'Enhance Esra's CCTV like you did for Trevor Deely' - Sister of missing woman
The sister of a mother who disappeared six years ago has pleaded with gardaí to enhance CCTV footage of her car, following a similar move in the case of Trevor Deely.
Esra Uryun (38) was last seen leaving her house in Clondalkin, West Dublin in February 2011.
Her sister Berna Fidan believes Esra was abducted at some point between when she left her home and the discovery of her car in Bray, Co Wicklow that morning.
CCTV later emerged of the vehicle, a grey Renault Twingo, being driven through the Wicklow town towards the car park.
However the driver’s face in the footage - which Berna believes to be Esra’s abductor - cannot be made out.
Ms Fidan said that up to recently she believed there was nothing that could be done to improve the quality of this.
However, in April, gardaí released enhanced footage in the case of another long-term missing person, Trevor Deely (22). Forensics experts enhanced the VHS tape taken from outside Trevor’s office at Bank of Ireland Asset Management on Leeson Street and it shows him being followed by a man he had earlier spoken to on the night of December 8, 2000.
Speaking to Independent.ie, Berna said this new footage offered hope to them that they may finally be able to unmask the person who was driving Esra’s car that day.
“The Trevor Deely case was 17 years ago and they were able to enhance that footage significantly. We know that the footage of Esra’s car was also on VHS so we cannot see a reason why this could not also be enhanced.”

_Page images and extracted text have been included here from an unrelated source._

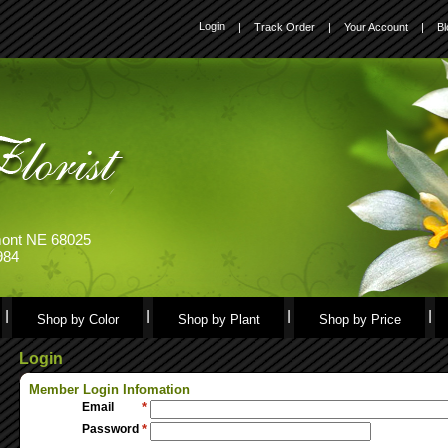
Login
|
Track Order
|
Your Account
|
Bl
emont NE 68025
984
Shop by Color
Shop by Plant
Shop by Price
Login
Member Login Infomation
Email
*
Password
*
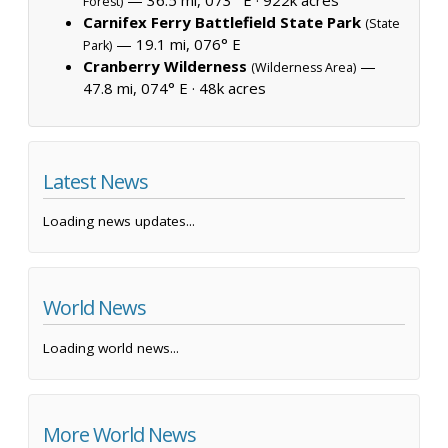
Forest)
Carnifex Ferry Battlefield State Park
(State
— 19.1 mi, 076° E
Park)
Cranberry Wilderness
—
(Wilderness Area)
47.8 mi, 074° E ·
48k acres
Latest News
Loading news updates...
World News
Loading world news...
More World News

Ms Fidan said she does not believe her sister was driving the car at the time but Ms Uryun was, then Ms Fidan wants proof.

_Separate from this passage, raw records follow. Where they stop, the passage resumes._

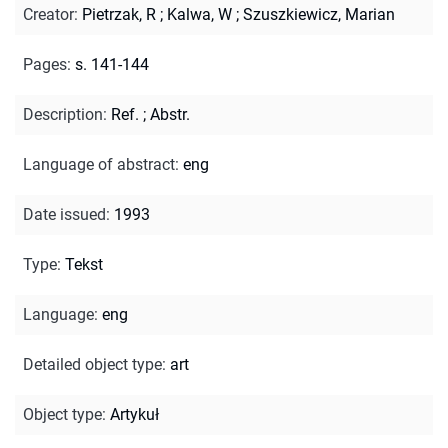
Creator
:
Pietrzak, R
;
Kalwa, W
;
Szuszkiewicz, Marian
Pages
:
s. 141-144
Description
:
Ref.
;
Abstr.
Language of abstract
:
eng
Date issued
:
1993
Type
:
Tekst
Language
:
eng
Detailed object type
:
art
Object type
:
Artykuł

“If Esra was driving the car, I want to know this for sure. I want proof that she got into that car willingly and drove it.”
She continued: “I have gone with many others and we have searched every square inch of Bray. We have trawled through CCTV and we have not been able to find one shred of evidence that Esra was in Bray at all.”
Ms Fidan has requested that gardaí get the tape forensically examined and she is awaiting a response from the investigation team on this.
The London-based sibling has also attempted to get hold of the original footage so that she could get it forensically enhanced herself. She has written to gardaí and the Department of Justice but was later told it wasn’t possible as it would “break the chain of evidence” and could damage and potential future prosecution.
At the start of the investigation it was believed, in some quarters, that Ms Uryun died by suicide. However, Ms Fidan insists that her sister, a married mother-of-one, did not take her own life.
“I’ve never believed she took her own life because you can’t bury yourself,” she said. “Even if she did throw of herself into the sea she would have popped up at some stage.
“We have searched every inch of that coast but nothing. There were abseilers out searching the rocks. The fishermen went out and several times they searched. It wasn’t just once, they searched again after one, two, and three months.”
The investigation took a bizarre twist almost a year after her disappearance when car keys, belonging to Ms Uryun, were found in a chip shop near Neilstown.
Ms Fidan said they have still not been able to figure out how the keys got there and CCTV footage was overwritten by the time the owner figured out their significance.
None of missing woman’s bank cards have been used and there have been no confirmed sightings since she disappeared.